Honesty note: the MOPS uses the rounded horizontal constant **6.0**; the exact two-sided normal
quantile `Φ⁻¹(1 − 1e-9/2)` is **6.109**. Kshana uses the published 6.0 in code and derives
`K_V = Φ⁻¹(1 − 1e-7/2) = 5.327` from the same `raim::normal_quantile` the RAIM stack uses, a
non-circular cross-check (the value rounds to the MOPS 5.33).

## L1/L5 dual-frequency ionosphere-free combination (IS-GPS-705)

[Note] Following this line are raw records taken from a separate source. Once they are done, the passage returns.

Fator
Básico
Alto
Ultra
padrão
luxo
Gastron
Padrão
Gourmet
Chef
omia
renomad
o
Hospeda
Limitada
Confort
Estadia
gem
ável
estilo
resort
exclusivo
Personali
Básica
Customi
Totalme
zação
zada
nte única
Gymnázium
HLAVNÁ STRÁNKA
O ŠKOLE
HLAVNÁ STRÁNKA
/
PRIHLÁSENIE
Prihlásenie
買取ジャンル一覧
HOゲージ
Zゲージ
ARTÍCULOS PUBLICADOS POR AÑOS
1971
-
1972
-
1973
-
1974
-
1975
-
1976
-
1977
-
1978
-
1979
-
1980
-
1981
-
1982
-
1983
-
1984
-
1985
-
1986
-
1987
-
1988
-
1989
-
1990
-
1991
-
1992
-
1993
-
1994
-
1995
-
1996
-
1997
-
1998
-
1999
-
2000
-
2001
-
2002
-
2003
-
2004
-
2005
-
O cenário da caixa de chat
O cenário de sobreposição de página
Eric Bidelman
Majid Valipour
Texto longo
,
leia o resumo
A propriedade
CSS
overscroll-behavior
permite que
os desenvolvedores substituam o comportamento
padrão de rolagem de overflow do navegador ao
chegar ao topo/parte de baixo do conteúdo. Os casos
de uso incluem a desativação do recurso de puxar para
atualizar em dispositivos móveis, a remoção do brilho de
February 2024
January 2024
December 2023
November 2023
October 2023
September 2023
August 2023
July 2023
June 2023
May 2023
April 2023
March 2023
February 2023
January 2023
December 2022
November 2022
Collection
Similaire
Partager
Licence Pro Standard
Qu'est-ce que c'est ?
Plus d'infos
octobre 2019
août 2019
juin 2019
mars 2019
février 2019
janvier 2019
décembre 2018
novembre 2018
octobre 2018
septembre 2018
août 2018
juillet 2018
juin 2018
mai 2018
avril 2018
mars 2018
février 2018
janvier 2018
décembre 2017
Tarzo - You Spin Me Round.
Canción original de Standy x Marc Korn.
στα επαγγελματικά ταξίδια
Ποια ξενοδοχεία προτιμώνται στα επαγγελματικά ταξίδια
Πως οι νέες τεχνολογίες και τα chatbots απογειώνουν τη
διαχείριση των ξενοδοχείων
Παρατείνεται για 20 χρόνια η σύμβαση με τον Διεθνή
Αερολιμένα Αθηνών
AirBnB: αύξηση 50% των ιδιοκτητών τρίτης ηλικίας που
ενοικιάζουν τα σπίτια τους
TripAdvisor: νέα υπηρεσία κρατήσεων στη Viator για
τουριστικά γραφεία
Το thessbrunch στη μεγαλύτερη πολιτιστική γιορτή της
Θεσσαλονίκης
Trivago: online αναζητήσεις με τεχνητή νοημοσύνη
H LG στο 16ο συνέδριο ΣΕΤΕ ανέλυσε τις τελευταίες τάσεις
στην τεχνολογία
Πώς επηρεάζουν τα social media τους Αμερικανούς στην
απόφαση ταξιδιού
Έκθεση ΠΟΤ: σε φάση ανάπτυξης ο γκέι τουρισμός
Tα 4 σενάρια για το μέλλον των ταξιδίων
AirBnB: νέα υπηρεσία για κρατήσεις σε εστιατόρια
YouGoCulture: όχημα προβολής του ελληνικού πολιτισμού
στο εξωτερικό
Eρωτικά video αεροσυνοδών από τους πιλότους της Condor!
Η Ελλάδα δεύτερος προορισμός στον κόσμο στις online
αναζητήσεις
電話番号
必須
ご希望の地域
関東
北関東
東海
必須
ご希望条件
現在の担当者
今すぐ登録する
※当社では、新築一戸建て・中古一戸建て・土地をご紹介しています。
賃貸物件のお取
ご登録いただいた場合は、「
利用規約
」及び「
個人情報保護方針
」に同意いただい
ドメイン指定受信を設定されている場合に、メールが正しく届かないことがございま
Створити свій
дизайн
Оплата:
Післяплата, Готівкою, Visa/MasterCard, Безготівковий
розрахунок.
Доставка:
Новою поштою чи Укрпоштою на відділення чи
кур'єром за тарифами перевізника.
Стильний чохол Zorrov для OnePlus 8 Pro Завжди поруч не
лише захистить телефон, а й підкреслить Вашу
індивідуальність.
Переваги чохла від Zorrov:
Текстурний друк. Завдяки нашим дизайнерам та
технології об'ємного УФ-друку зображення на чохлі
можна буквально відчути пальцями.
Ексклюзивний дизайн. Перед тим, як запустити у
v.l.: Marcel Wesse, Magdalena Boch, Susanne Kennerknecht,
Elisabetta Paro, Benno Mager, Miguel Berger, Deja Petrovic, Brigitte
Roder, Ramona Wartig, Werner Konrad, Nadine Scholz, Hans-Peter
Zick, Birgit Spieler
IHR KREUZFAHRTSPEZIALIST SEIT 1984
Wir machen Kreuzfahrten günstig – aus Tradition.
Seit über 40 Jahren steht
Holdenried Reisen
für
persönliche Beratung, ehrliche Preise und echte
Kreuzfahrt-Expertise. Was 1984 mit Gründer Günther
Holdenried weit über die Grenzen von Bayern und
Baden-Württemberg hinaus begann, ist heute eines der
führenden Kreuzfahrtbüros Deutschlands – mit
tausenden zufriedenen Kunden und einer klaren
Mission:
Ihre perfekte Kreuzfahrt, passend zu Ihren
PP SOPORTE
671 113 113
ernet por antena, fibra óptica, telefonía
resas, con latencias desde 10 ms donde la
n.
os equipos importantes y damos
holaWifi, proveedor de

With `f₁ = 1575.42 MHz`, `f₅ = 1176.45 MHz`, `γ₁₅ = (f₁/f₅)² = 1.79327`:

```
ρ_IF = (f₁²·ρ₁ − f₅²·ρ₅) / (f₁² − f₅²) = c₁·ρ₁ + c₅·ρ₅
c₁ = +2.260604,  c₅ = −1.260604   (c₁ + c₅ = 1, unit gain)
```

The first-order ionospheric delay (`40.3·10¹⁶·TEC/f²`) cancels exactly — verified against the
engine's independent `timetransfer_adv::iono_delay_m` physics for a range of TEC. The noise
amplification for equal-variance inputs is `√(c₁² + c₅²) = 2.588`.

## Validation status

- **In-repo, automated** (every commit): the K-factors against their distributional definitions,
  `γ₁₅` and the IF coefficients against the IS-GPS-705 frequencies, first-order iono cancellation
  against the independent delay physics, and the WLS protection levels against a numpy `inv(GᵀG)`
  reference geometry.
- **Founder-gated, external**: reproducing a *published* WAAS/EGNOS protection level from a real
  RINEX-OBS + augmentation-message epoch (as RTKLIB `rtkpos` / ESA gLAB do) requires
  Earthdata-authenticated CDDIS data and is tracked as a roadmap item. DO-229E/DO-316 themselves
  are RTCA-paywalled; the open derivation source is ESA Navipedia's ICAO/EGNOS SBAS pages.